Within StarwoodPro is ProLearning, a training program launched in October 2008, designed to help travel professionals better understand the reach of Starwood brands. To date there are three modules: 1) Getting to know the brands and growing customer loyalty; 2) Strategies for success; 3) Sharpen your sales cycle. Austin shares exclusively with Travel Agent that the first destination module will be out before the year ends and will cover the Caribbean. Other destinations will follow, including Mexico, South America, Hawaii and Italy.
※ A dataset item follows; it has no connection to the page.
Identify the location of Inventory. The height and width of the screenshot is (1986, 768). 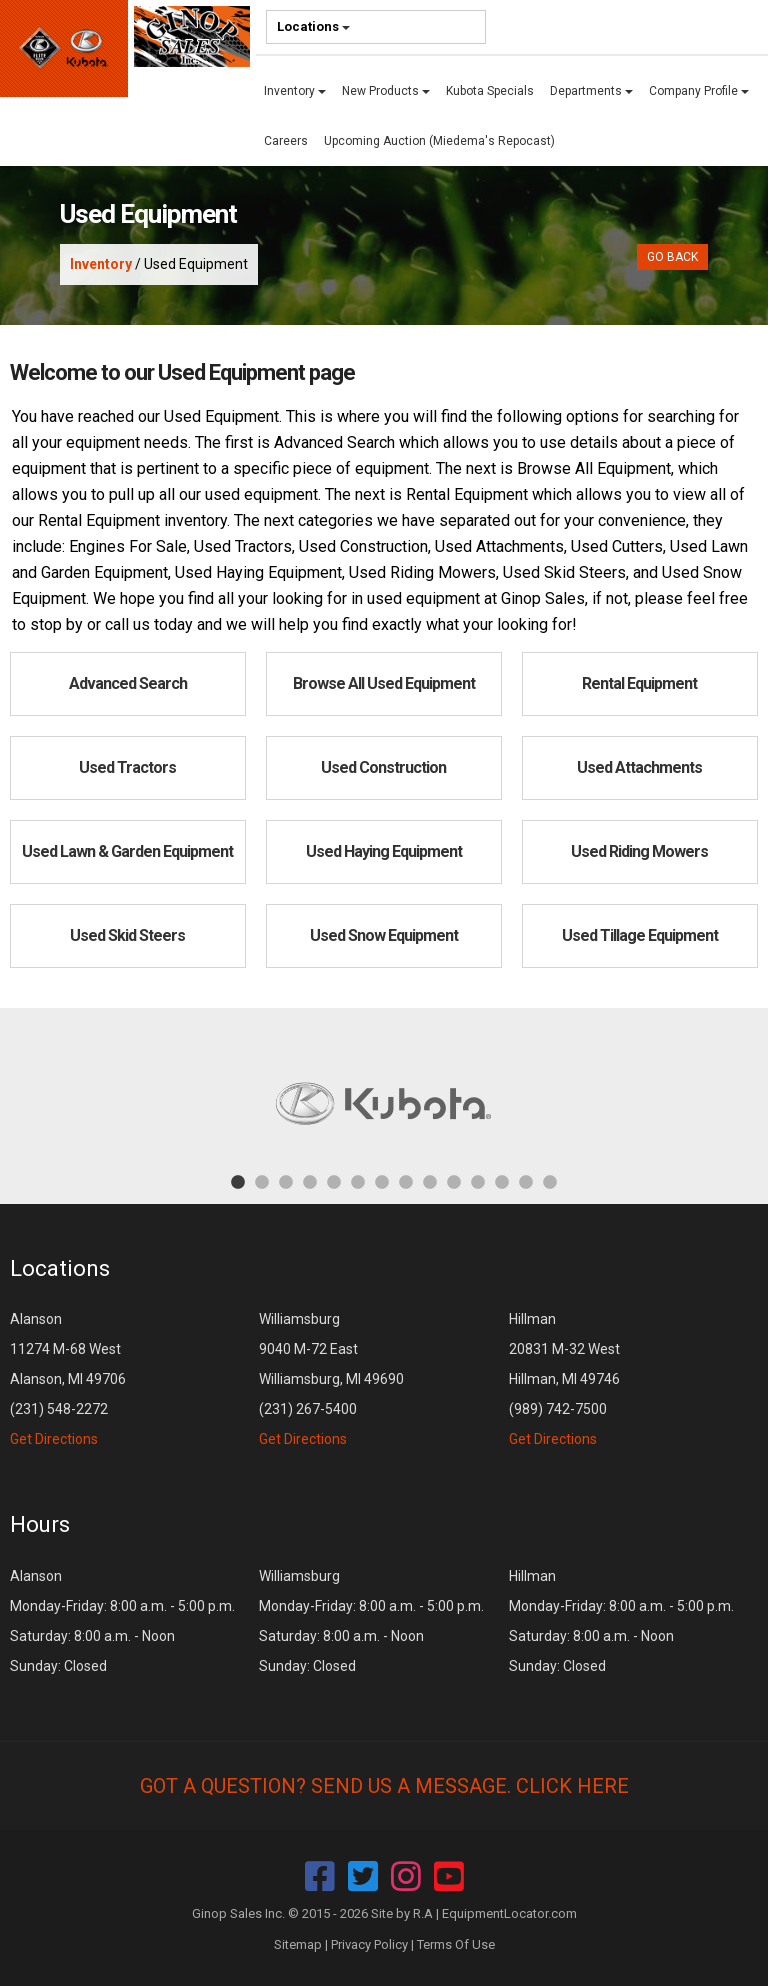
(295, 91).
“The modules appeal to a broad audience,” says Austin. “The consumer is changing and so are buying habits. If you aren’t keeping up, you’re not going to meet their needs.”
Austin is echoing the “Own the Upswing” mantra. “We are focused on what to do while occupancies are lower: spending time and effort on renovations, opening new hotels, exiting bad hotels. The agents need to also utilize this time to grow their skill set.”
To incentivize agents, plenty of rewards are on offer in ProLearning, along with special STARPRO rates that start at only $69. Then there is the Book Big and Win promotion. Agents qualify though StarwoodPro and they win Starpoints for every booking made. Every month, 50 thousand Starpoints are awarded and, by the end of the year, one million Starpoints will be given away.